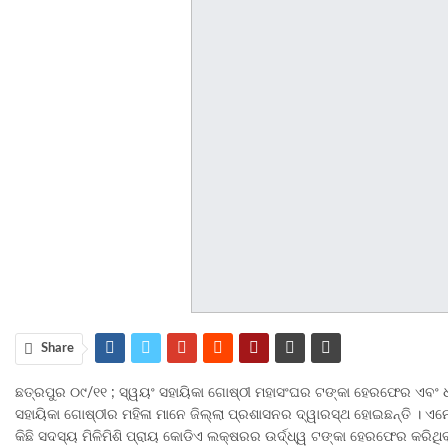
Share
ଛତ୍ରପୁର ୦୯/୧୧ ; ସ୍ୱୟଂ ସହାୟିକା ଗୋଷ୍ଠୀ ମହାସଂଘର ଟଙ୍କା ହେରଫେର ଏବଂ ଧ
ସହାୟିକା ଗୋଷ୍ଠୀର ମହିଳା ମାନେ ଜିଲ୍ଲା ପ୍ରଶାସନର ଦ୍ୱାରସ୍ଥ ହୋଇଛନ୍ତି । ଏନ
କିଛି ସଦସ୍ୟ ମିଳିମିଶି ପ୍ରାୟ କୋଡିଏ ଲକ୍ଷରର ଉର୍ଦ୍ଧ୍ୱ ଟଙ୍କା ହେରଫେର କରିଥ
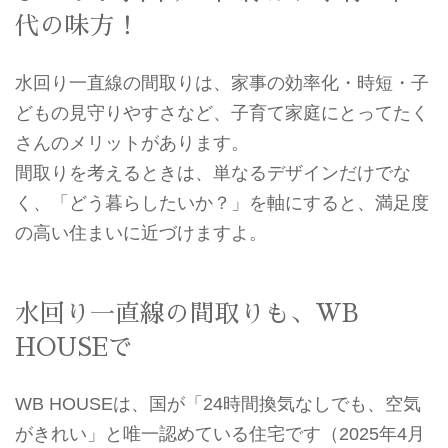
代の味方！
水回り一直線の間取りは、家事の効率化・時短・子
どもの見守りやすさなど、子育て家庭にとってたく
さんのメリットがあります。
間取りを考えるときは、単なるデザインだけでな
く、「どう暮らしたいか？」を軸にすると、満足度
の高い住まいに近づけますよ。
水回り一直線の間取りも、WB
HOUSEで
WB HOUSEは、国が「24時間換気なしでも、空気
がきれい」と唯一認めている住宅です（2025年4月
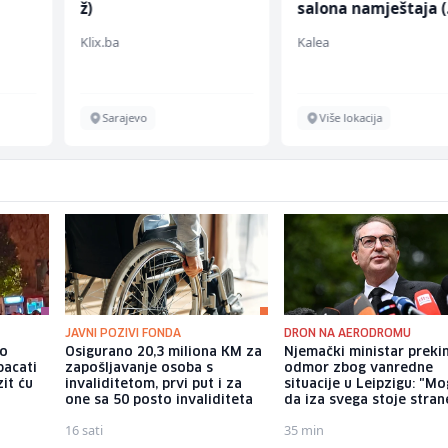
ž)
salona namještaja 
ž)
Klix.ba
Kalea
Sarajevo
Više lokacija
JAVNI POZIVI FONDA
DRON NA AERODROMU
io
Osigurano 20,3 miliona KM za
Njemački ministar preki
bacati
zapošljavanje osoba s
odmor zbog vanredne
it ću
invaliditetom, prvi put i za
situacije u Leipzigu: "M
one sa 50 posto invaliditeta
da iza svega stoje strane
16 sati
35 min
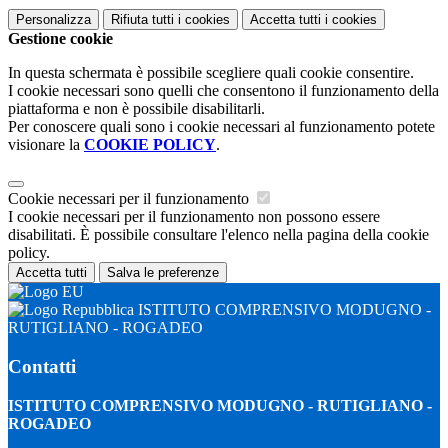
Personalizza
Rifiuta tutti
i cookies
Accetta tutti
i cookies
Gestione cookie
In questa schermata è possibile scegliere quali cookie consentire.
I cookie necessari sono quelli che consentono il funzionamento della
piattaforma e non è possibile disabilitarli.
Per conoscere quali sono i cookie necessari al funzionamento potete
visionare la
COOKIE POLICY
.
Cookie necessari per il funzionamento
I cookie necessari per il funzionamento non possono essere
disabilitati. È possibile consultare l'elenco nella pagina della cookie
policy.
Accetta tutti
Salva le preferenze
ISTITUTO COMPRENSIVO MODUGNO -
RUTIGLIANO - ROGADEO
Contatti
ISTITUTO COMPRENSIVO MODUGNO - RUTIGLIANO -
ROGADEO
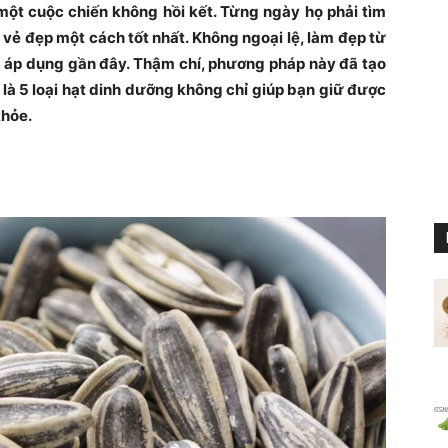
ột cuộc chiến không hồi kết. Từng ngày họ phải tìm
ẻ đẹp một cách tốt nhất. Không ngoại lệ, làm đẹp từ
c áp dụng gần đây. Thậm chí, phương pháp này đã tạo
 là 5 loại hạt dinh dưỡng không chỉ giúp bạn giữ được
khỏe.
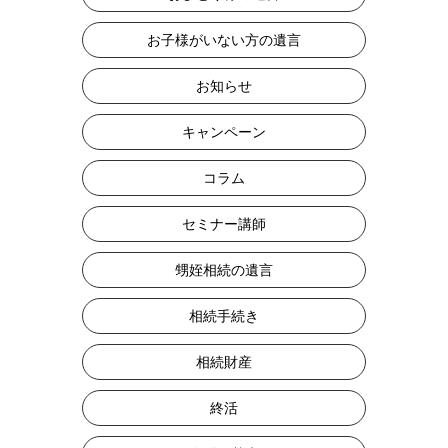
お子様がいない方の遺言
お知らせ
キャンペーン
コラム
セミナー講師
甥姪相続の遺言
相続手続き
相続財産
終活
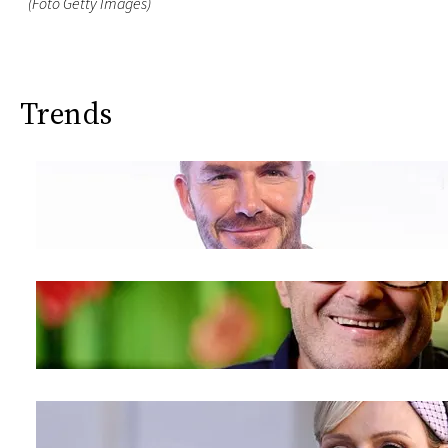
(Foto Getty Images)
Trends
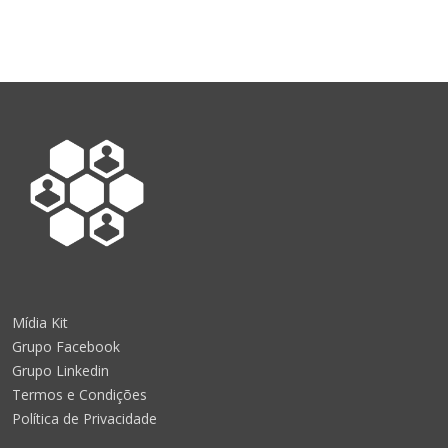
Mídia Kit
Grupo Facebook
Grupo Linkedin
Termos e Condições
Política de Privacidade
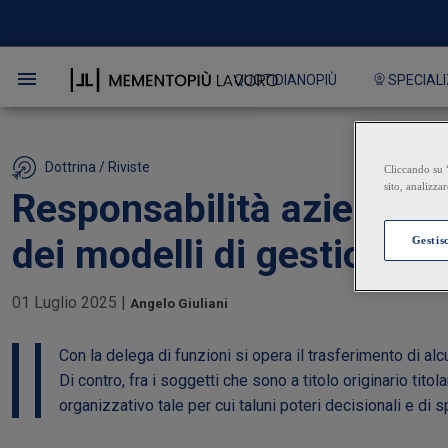
QUOTIDIANOPIÙ
SPECIALI
Dottrina / Riviste
Responsabilità aziendale 
dei modelli di gestione
01 Luglio 2025
|
Angelo Giuliani
Con la delega di funzioni si opera il trasferimento di alcu
Di contro, fra i soggetti che sono a titolo originario tit
organizzativo tale per cui taluni poteri decisionali e di s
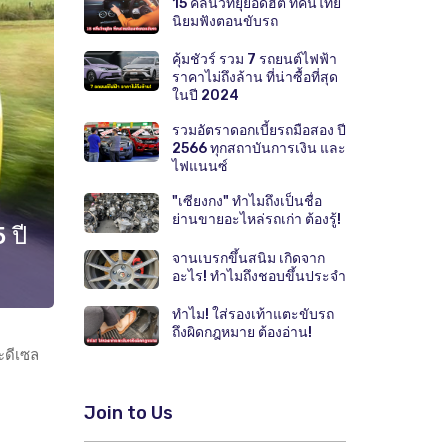
15 คลื่นวิทยุยอดฮิต ที่คนไทย
นิยมฟังตอนขับรถ
คุ้มชัวร์ รวม 7 รถยนต์ไฟฟ้า
ราคาไม่ถึงล้าน ที่น่าซื้อที่สุด
ในปี 2024
รวมอัตราดอกเบี้ยรถมือสอง ปี
2566 ทุกสถาบันการเงิน และ
ไฟแนนซ์
"เซียงกง" ทำไมถึงเป็นชื่อ
ย่านขายอะไหล่รถเก่า ต้องรู้!
 ปี
จานเบรกขึ้นสนิม เกิดจาก
อะไร! ทำไมถึงชอบขึ้นประจำ
ทำไม! ใส่รองเท้าแตะขับรถ
ถึงผิดกฎหมาย ต้องอ่าน!
ะดีเซล
Join to Us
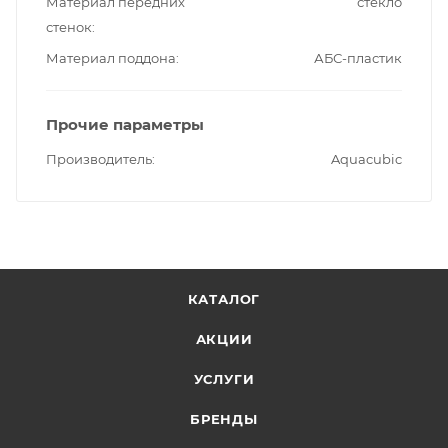
Материал передних
стекло
стенок
Материал поддона
АБС-пластик
Прочие параметры
Производитель
Aquacubic
КАТАЛОГ
АКЦИИ
УСЛУГИ
БРЕНДЫ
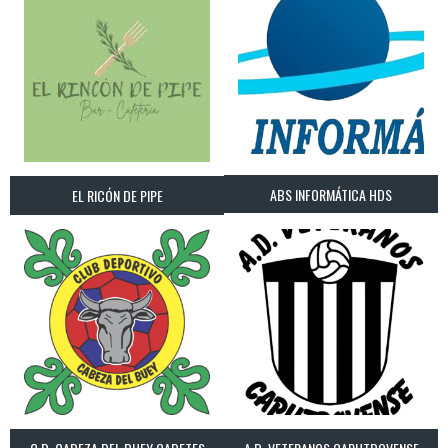
ABS INFORMÁTICA HDS
EL RICÓN DE PIPE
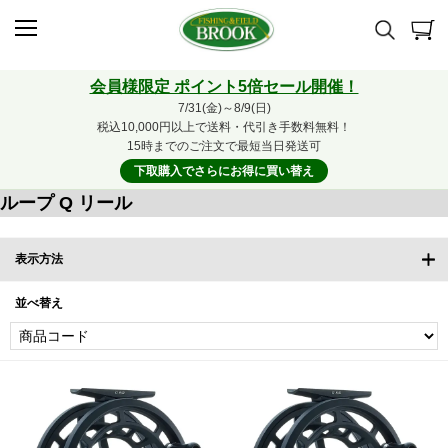
会員様限定 ポイント5倍セール開催！
7/31(金)～8/9(日)
税込10,000円以上で送料・代引き手数料無料！
15時までのご注文で最短当日発送可
下取購入でさらにお得に買い替え
ループ Q リール
表示方法
並べ替え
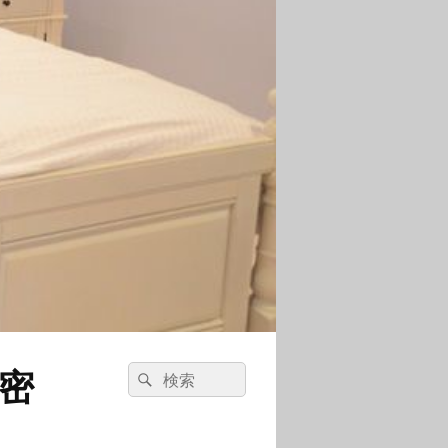
密
検
検
索:
索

-*-*-

• Task:
From the records above, transcribe without alteration every line from the one with "In questa schermata" to the one with "visionare la", inclusive.

• Response area:
In questa schermata è possibile scegliere quali cookie consentire.
I cookie necessari sono quelli che consentono il funzionamento della
piattaforma e non è possibile disabilitarli.
Per conoscere quali sono i cookie necessari al funzionamento potete
visionare la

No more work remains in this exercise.